To move the car for 250,000 miles you will need to pay for fuel. To compare ICE to EV you need to come up with a cost/mile number that fits in with your income and ownership costs.

Electricity.

USA average $/Kilowatt to purchase is about $.11/Kwh. Yours may vary, but that’s what I will use, since that is what I pay. If you do not know what you pay per kwh, you should. Look it up on your last bill.

325 miles / 80 Kilowatt (battery size) = 246 watt hours/mile. I actually average about 220. Way better that advertised, but we will use the 250 to be fair.

250,000 miles * 250 watt hours/mile = 62,500 Kilowatts of juice. Multiplied by $.11/kwh = $6,875 in fuel costs for this entire 5 year period.

This equates to less than $.03/mile to fuel the car. You will get better than that. You will get free charging from time to time. It is not hard. In one year of driving (about 15,000 miles so far), I think I have paid $50 so far. This calculation is actually the worst case scenario. Charging at your house using a 220v charger is more than adequate, but you can also install a home charger for about $1500. That will let you charge faster if you want to drive even more. Put in solar panels and price goes way down. Price almost never varies or goes up. You can not say that about gas prices over the next five years.

Gasoline.

This can vary a lot based location, but these will be my assumptions. A Prius that get 50 mpg (sucky car to be sure, but most efficient ICE). Cost of gas an average of $3/gallon over the next 5 years. Not ever gonna happen as prices will be twice that in 5 years, but this is what most people can get their heads around and agree on, so, sure, gas prices will stay the same the next five years. Sure.
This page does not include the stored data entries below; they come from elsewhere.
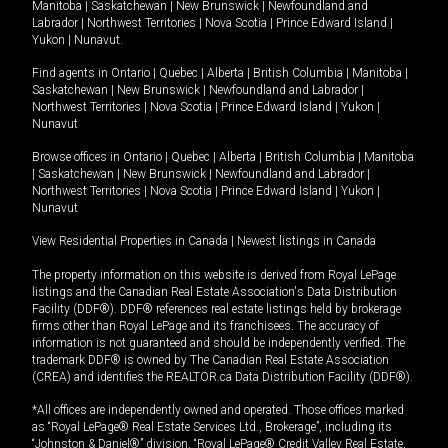
Manitoba
|
Saskatchewan
|
New Brunswick
|
Newfoundland and
Labrador
|
Northwest Territories
|
Nova Scotia
|
Prince Edward Island
|
Yukon
|
Nunavut
.
Find agents in
Ontario
|
Quebec
|
Alberta
|
British Columbia
|
Manitoba
|
Saskatchewan
|
New Brunswick
|
Newfoundland and Labrador
|
Northwest Territories
|
Nova Scotia
|
Prince Edward Island
|
Yukon
|
Nunavut
Browse offices in
Ontario
|
Quebec
|
Alberta
|
British Columbia
|
Manitoba
|
Saskatchewan
|
New Brunswick
|
Newfoundland and Labrador
|
Northwest Territories
|
Nova Scotia
|
Prince Edward Island
|
Yukon
|
Nunavut
View Residential Properties in Canada
|
Newest listings in Canada
The property information on this website is derived from Royal LePage
listings and the Canadian Real Estate Association's Data Distribution
Facility (DDF®). DDF® references real estate listings held by brokerage
firms other than Royal LePage and its franchisees. The accuracy of
information is not guaranteed and should be independently verified. The
trademark DDF® is owned by The Canadian Real Estate Association
(CREA) and identifies the REALTOR.ca Data Distribution Facility (DDF®).
*All offices are independently owned and operated. Those offices marked
as “Royal LePage® Real Estate Services Ltd., Brokerage”, including its
“Johnston & Daniel®” division, “Royal LePage® Credit Valley Real Estate,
250,000 miles / 50 mpg = 5,000 gallons of gas for most fuel efficient gas/hybrid you can buy. That is $15,000 in gas. This equates to $.06/mile. If you drive an SUV, you can double that or more.

Cost comparisons

The EV will cost:

  • $.08/mile to own
  • $.03/mile to maintain/repair
  • $.03/mile to fuel

Cost is $.14/mile. We will be generous and double that for unknowns and other. The asset (car) would have cost you $35,000 to $75,000 over five years to generate $250,000 in income. Your positive cash flow (not profit) is $175,000 over five years (worst case) or $35,000 per year. You use this money to pay your driver (you). Your tax deduction is $145,000 (subtract from the $250,000 income). You pay tax on $21,000 per year (that is your profit worst case).

This ICE car will cost: (own or lease is basically the same)
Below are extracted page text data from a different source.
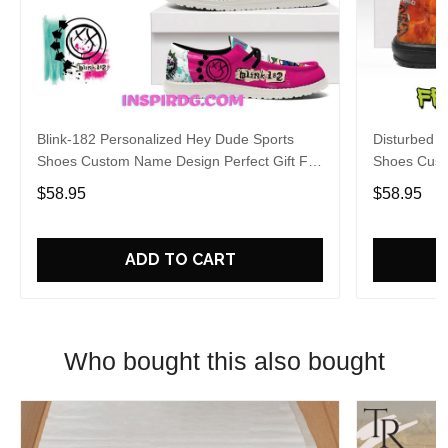
Blink-182 Personalized Hey Dude Sports
Disturbed P
Shoes Custom Name Design Perfect Gift For
Shoes Cust
Fans
Fans
$58.95
$58.95
ADD TO CART
Who bought this also bought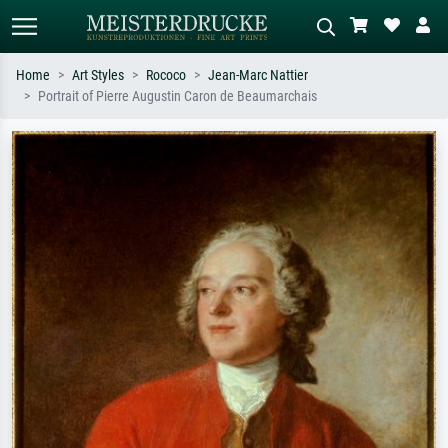
Home
Art Styles
Rococo
Jean-Marc Nattier
Portrait of Pierre Augustin Caron de Beaumarchais
Standard search
AI image search
Search by artist, work title or style –
Describe the scene – e.g. green
e.g. Monet, Starry Night,
meadow, abstract with lots of red, dark
Impressionism, Hokusai wave, nude.
oil painting, standing nude next to a
tree.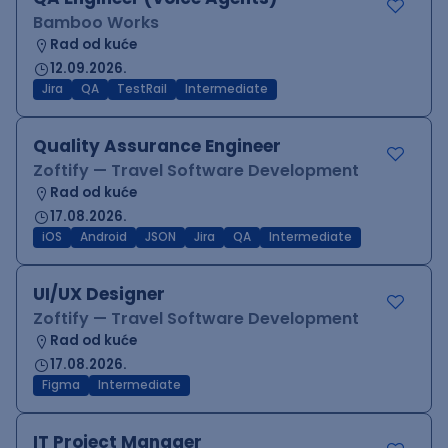
Bamboo Works
Rad od kuće
12.09.2026.
Jira
QA
TestRail
Intermediate
Quality Assurance Engineer
Zoftify — Travel Software Development
Rad od kuće
17.08.2026.
iOS
Android
JSON
Jira
QA
Intermediate
UI/UX Designer
Zoftify — Travel Software Development
Rad od kuće
17.08.2026.
Figma
Intermediate
IT Project Manager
  • $.24/mile to own or lease including maintenance repairs
  • $.06/mile to buy gas. Minimum.

Cost is $.30/mile. Same doubling we did with the Tesla costs just to be fair. The asset (a Prius) would have cost you $75,000 to $150,000 over five years to generate $250,000 in income. Your positive cash flow (not profit) is $175,000 over five year (best case) or $35,000 per year. You use this money to pay your driver (you). Your tax deduction is $145,000. You pay tax on $21,000 per year (that is your profit best case).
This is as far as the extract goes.